The Phils' best international signings of all time

May 6th, 2020

PHILADELPHIA -- MLB Pipeline recently released its annual Top 30 International Prospects list for players eligible to ink deals in the 2020-21 signing period. Some of them could become the game’s next international stars, following in the footsteps of thousands of players from around the globe before them.

It got us thinking about the top international signings in Phillies history. Here are our top five:

1. Ferguson "Fergie" Jenkins (84.2 WAR per Baseball-Reference)
The Phillies signed Jenkins on June 15, 1962, out of Vocational High School in Chatham, Ontario. He showed immediate promise, making his big league debut in September 1965. He posted a 2.19 ERA in seven relief appearances, striking out 10 and walking two in 12 1/3 innings.

Then the Phillies traded him to the Cubs in April 1966.

“I never got the feeling from [Phillies manager Gene] Mauch that he thought I had the guts to be a successful pitcher,” Jenkins once said.

Mauch believed that the Phillies had a chance to win in 1966, and he wanted to exorcise the demons from the infamous ’64 collapse. He believed he needed veteran arms behind Jim Bunning and Chris Short to do it. So Phillies general manager John Quinn and Mauch shipped Jenkins, first baseman John Herrnstein and center fielder Adolfo Phillips to Chicago for pitchers Larry Jackson and Bob Buhl.

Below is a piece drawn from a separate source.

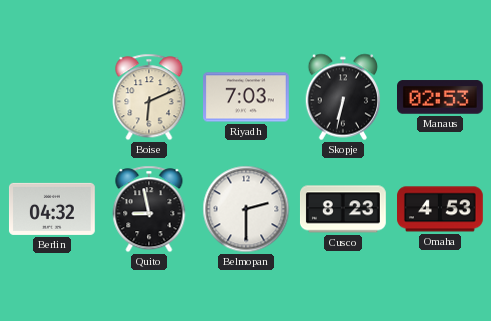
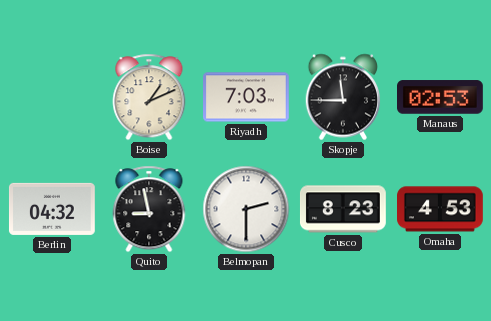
Boise: 6:11 -> 1:11
Skopje: 6:32 -> 11:45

It became one of the most lopsided trades in baseball history. Jenkins went 284-226 with a 3.34 ERA and 3,192 strikeouts in a 19-year career. He accumulated 81.7 bWAR after the trade, and got inducted into the Hall of Fame in 1991. Jackson accumulated 11.4 bWAR in three seasons with the Phillies. Buhl posted a -0.7 bWAR, making 32 appearances in ’66 and three in ’67 in his final season in the Majors. Add in Phillips (13.8) and Herrnstein (-0.3) and the Cubs won the trade 95.2 to 10.7 in terms of bWAR.

Imagine if the Phillies held onto Jenkins. Maybe he would've teamed up with Steve Carlton in the 1970s, and maybe the Phillies would've won a World Series before '80.

2. (43.6 bWAR)
Franco played 2,527 games for eight teams over 23 seasons, but he only played 16 games for the Phillies.

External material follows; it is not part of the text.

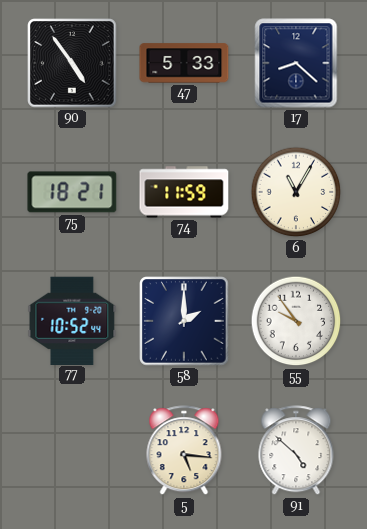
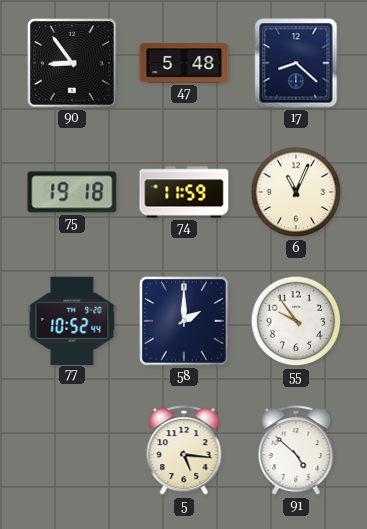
90: 4:54 -> 8:54
47: 5:33 -> 5:48
75: 18:21 -> 19:18
6: 11:05 -> 11:04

After the Phillies signed him as an amateur free agent out of the Dominican Republic in 1978, he made his big league debut in '82. The Phillies then traded him in December in the famous five-for-one Von Hayes blockbuster with Cleveland. The Phillies shipped Manny Trillo, Jay Baller, George Vukovich, Jerry Willard and Franco to the Indians. Hayes slashed .272/.363/.427 with a 118 OPS+ in nine seasons with the Phillies. He made one National League All-Star team and had a solid career (29.9 bWAR), but Franco had the longer and better one.

3. (22.5 bWAR)
The Phillies scouted "Chooch" as a second baseman, but they determined that he might be better behind the plate. They signed Ruiz as an amateur free agent out of Panama in 1998 for $8,000. He got to the big leagues and earned regular playing time because of his work bend the plate. Eventually, he developed into an above-average hitter from 2009-14 (.282/.366/.423 with a 114 OPS+).

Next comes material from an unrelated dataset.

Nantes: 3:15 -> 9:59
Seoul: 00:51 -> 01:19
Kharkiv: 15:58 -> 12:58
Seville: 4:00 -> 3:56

Ruiz was Roy Halladay’s favorite catcher, too.

4. George Bell (20.0 bWAR)
Bell is one of former Phillies GM Pat Gillick’s favorite stories, because Gillick was Toronto’s general manager when he plucked Bell from the Phillies in the 1980 Rule 5 Draft. Bell played only 22 games that season with Double-A Reading because of a back injury. He hit no home runs. The Phillies thought nobody would pick Bell, because they thought nobody would remember him. But Gillick has a photographic memory. He watched Bell take a few swings at Carpenter Complex in Clearwater, Fla. He never forgot.

“We got that little bit of a look and decided to take him, and I don’t think they were expecting it,” Gillick said in “The Big 50: The Men and Moments that Made the Philadelphia Phillies." “[Phillies scout] Hugh Alexander always used to say, ‘I don’t know how you guys knew about that guy.’ I think they were a little bit stunned, actually.”

Bell played 12 seasons in the big leagues, winning the 1987 American League Most Valuable Player Award.

5. Juan Samuel (17.0 bWAR)
Samuel made the National League All-Star team and finished second for the NL Rookie of the Year Award in 1984. He ranked 48th in baseball in bWAR (12.8) from 1984-87. In that span, he led baseball with 59 triples and ranked fourth with 202 stolen bases.

He got a spot on the Phillies Wall of Fame in 2008.